Here we go. File is mono content, so only one channel was processed in the following.
Original track, at the largest ISO with more than +5dBFS peak level which is beyond what any DAC I'm aware of would handle without clipping.
View attachment 323918
Reference track (upsampled to 705.6kHz 32 bit, -6dB gain applied, downsampled to 176.4 16bit):
View attachment 323920
Clipped (same as above, with hard-clipping at -6dBFS before the final downsampling):
View attachment 323921
Note: The "dimple on the roof" comes from the downsampling as theory says it should (ringing from the linear phase resampling).
Now let's have some fun comparing the two versions (ABX logs welcomed). I didn't bother as I'm heavily biased anyway towards "no difference" from previous experiences.
I'm aware that this simple test might not fully represent what could happen in practice (notably the analog output stage of DAC might run into saturation with a sticky recovery even when the DAC chip itself could handle +6dBFS peaks properly). But is a starting point at least.
Slightly more than four samples between the negative peaks with two zero crossings means the signal is very close to fs/2.
This got me thinking. For any halfcycle of a sine at below fs/2 from 0 to pi, pi to 2 pi etc., the maximum intersample over is if the samples are placed symmetrically about the peak and thus have the same value. This is of course why for fs/4, sampling is at pi/4 and 3pi/4 and the sample values are sqrt(1/2). For a non-clipped constant amplitude fs/4 gives the maximum intersample overs. However, if amplitude is varied, higher frequencies may be used.
A sine signal at frequency f = k*fs, where 0 < k < 1/2, with phase phi, has the function
x(t) = sin(2*pi*f*t + phi) = sin(2*pi*k*fs*t + phi).
Sampling is done at times tn = n/fs. Thus, the sampled values are
x(n) = sin(2*pi*k*fs*tn + phi) = sin(2*pi*k*fs*n/fs + phi) = sin(2*pi*k*n + phi).

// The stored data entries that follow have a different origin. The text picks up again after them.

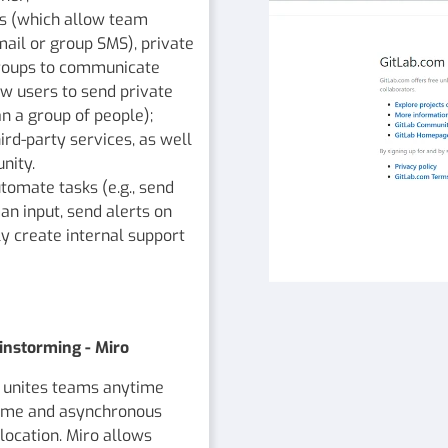
ls (which allow team
ail or group SMS), private
groups to communicate
ow users to send private
n a group of people);
rd-party services, as well
nity.
tomate tasks (e.g., send
an input, send alerts on
ly create internal support
instorming - Miro
at unites teams anytime
-time and asynchronous
ocation. Miro allows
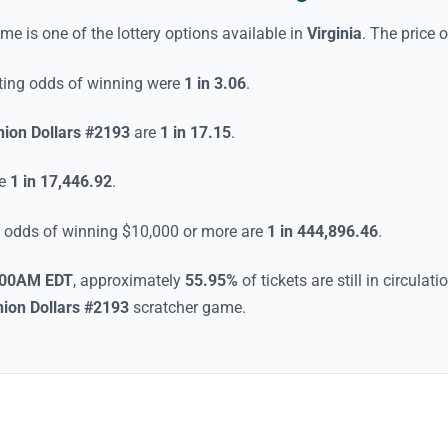
ame
is one of the lottery options available in
Virginia
. The price o
rting odds of winning were
1 in 3.06
.
ion Dollars #2193
are
1 in 17.15
.
re
1 in 17,446.92
.
he odds of winning $10,000 or more are
1 in 444,896.46
.
:00AM EDT
, approximately
55.95
%
of tickets are still in circula
ion Dollars #2193
scratcher game
.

For the maximum value over the adjacent sample values, x(n0) = x(n0+1) and the fictional sample of the maximum is at x(n0+1/2) = 1 or x(n0+1/2) = -1 for a minimum. Since asin(+-1) = pi-+pi/2, it is the case that 2*pi*k*(n0+1/2) + phi = pi-+pi/2, which gives that n0+1/2 = (1-+1/2)/(2k) - phi/(2*pi*k) which gives
n0 = (1-+1/2 - phi/pi)/(2k) - 1/2 = (1 - k -+ 1/2 - phi/pi)/(2k).
Thus, the other sampling points are at
n = n0 + dn = (1-+1/2 - phi/pi)/(2k) - 1/2 + dn = ( 1 + (2*dn-1)*k -+1/2 - phi/pi)/(2k).

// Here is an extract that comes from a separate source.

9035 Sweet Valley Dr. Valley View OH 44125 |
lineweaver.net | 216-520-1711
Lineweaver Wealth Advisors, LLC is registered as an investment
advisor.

This gives the sample values
x(n0) = sin(2*pi*k*(1 - k -+ 1/2 - phi/pi)/2k + phi) = sin(pi*(1 - k -+ 1/2))
and x(n0+1) = sin(pi*(1 + k -+ 1/2)).
Thus, the signal at that point can be increased by the inverse G = 1/x(n0) without exceeding 1 and the peak between the samples will also be increased by the inverse exceeding 1 being 1/x(n0).

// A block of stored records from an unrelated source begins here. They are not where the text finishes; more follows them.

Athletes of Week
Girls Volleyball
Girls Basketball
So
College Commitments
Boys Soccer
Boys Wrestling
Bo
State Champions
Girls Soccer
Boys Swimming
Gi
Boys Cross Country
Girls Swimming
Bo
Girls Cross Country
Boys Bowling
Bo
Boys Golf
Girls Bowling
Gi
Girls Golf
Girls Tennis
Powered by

In order for n0 to be an integer phi has to have the correct value, i.e. (1 - k -+ 1/2 - phi/pi)/(2k) = m where m is an integer. Thus, 1 - k -+ 1/2 - phi/pi = 2*k*m and thus
phi/pi = 1 - k -+ 1/2 - 2*k*m = 1 - k*(1-2*m) -+ 1/2.
Thus, the phase has to be
phi = (1 - k*(1+2*m) -+ 1/2)*pi.
For k = 1/4, taking the positive maximum, n0 = 0 if phi = pi/4 and n0 = 1 if phi = -pi/4. The sample values adjacent to the maximum are sin(pi/4) = sqrt(1/2). Thus, the signal can be increased by sqrt(2) without exceeding 1 giving intersample peaks of sqrt(2) or +3.01 dBFS. In the limit at k = 1/2, n0 = -phi/pi which is 0 of phi = 0 and 1 if phi = -pi. The sample values adjacent to the maximum are sin(0) = 0 with the inverse being infinitely large. For a 20 kHz signal sampled at 44.1 kHz, for the maximum, n0 = 0 if
phi = (1 - 20/44.1 - 1/2)*pi = (1/2 - 20/44.1)*pi = (44.1-2*20)/(2*44.1)*pi = 4.1/88.2*pi.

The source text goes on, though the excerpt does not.